Helicopter pilots in Iraq also have come to rely on these drones to illuminate targets with laser pointers. They can positively identify an enemy combatant, and keep his vehicle illuminated until the helicopter pilot can guide a missile to the target. The laser beam from the UAV is invisible to the naked eye and only can be seen with night-vision goggles, Burke says, adding:
“I’ve seen missions when they are searching for one truck among many white trucks that all look the same.”
To keep up with the rising demand for UAV operators, the Army is accelerating their training. At least 5,000 soldiers have learned to operate unmanned aircraft. Unlike the Air Force, the Army does not require them to be licensed aviators. “Privates are learning to fly Ravens,” Burke says.
With hundreds of UAVs in the combat zone, one significant challenge for the Army is integrating the unmanned aircraft into the command structure so they can share their wealth of intelligence with helicopters and ground vehicles, he notes.

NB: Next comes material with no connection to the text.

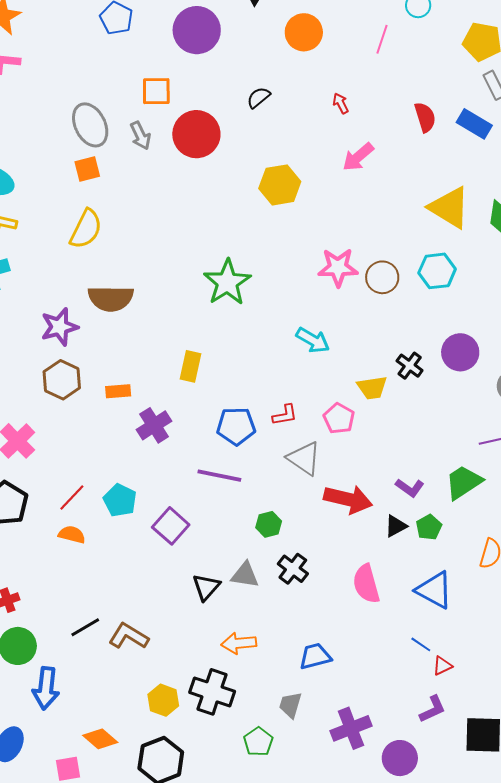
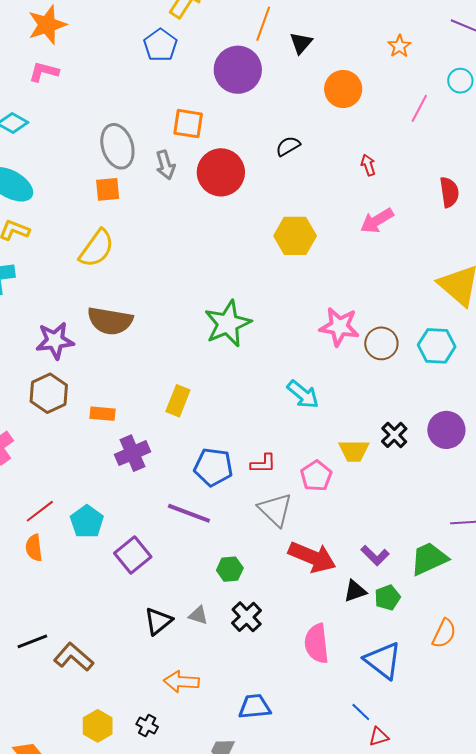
orange semicircle: (72, 535) -> (34, 548), turned -120
gray triangle: (245, 575) -> (198, 615), size x0.7
black cross: (212, 692) -> (147, 725), size x0.5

The Army’s next-generation UAV, called the Warrior, will be built with a “joint common data link” so it can share information throughout the force, Burke explains. The Warrior is envisioned as a brigade-level asset. It will fly at 10,000 to 15,000 feet, and endure up to 35 hours.

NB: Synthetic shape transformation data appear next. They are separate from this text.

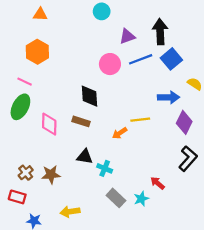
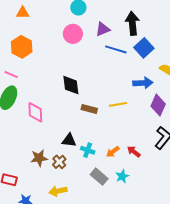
blue line: (141, 59) -> (116, 49), turned 40
pink circle: (110, 64) -> (73, 34), moved
brown rectangle: (81, 121) -> (89, 109), moved
orange arrow: (120, 133) -> (113, 152), moved
brown cross: (26, 173) -> (59, 162), moved
red arrow: (158, 183) -> (134, 152), moved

The Marine Corps also is in the early stages of design of a new tactical UAV, which would be comparable to the Army’s Shadow.
The Marines want the aircraft to fly at relatively high altitudes of 18,000 feet, so it stays out of the reach of ground weapons, says Arslan Safyurtlu, BAE Systems’ director of unmanned aircraft systems. The company will propose its Skylynx UAV as a competitor for the Marine Corps program.
The Marine Corps also would prefer that the aircraft not be seen with the naked eye or heard beyond 3,000 feet, he says.
While U.S. military UAVs largely have flown in uncontested air space in Iraq, it could be only a matter of time before insurgents find ways to bring them down.
“A UAV with a large signature loitering at 5,000 feet over a hostile territory is very susceptible,” says Robert E. Ball, professor emeritus at the Department of Aeronautics and Astronautics of the Naval Postgraduate School in Monterey, Calif. He notes that the Defense Department’s guiding “roadmap” for the UAV industry calls for additional investments in aircraft survivability.
Techniques for making aircraft more survivable to crashes and impervious to enemy surface-to-air weapons range from super-secret signature reduction designs, to advanced sensors to detect incoming weapons, to simpler methods, such as lining the fuel tank with foam.
The Defense Department is expected to spend $17 billion on unmanned aircraft between 2006 and 2011, according to Frost & Sullivan, a market intelligence firm.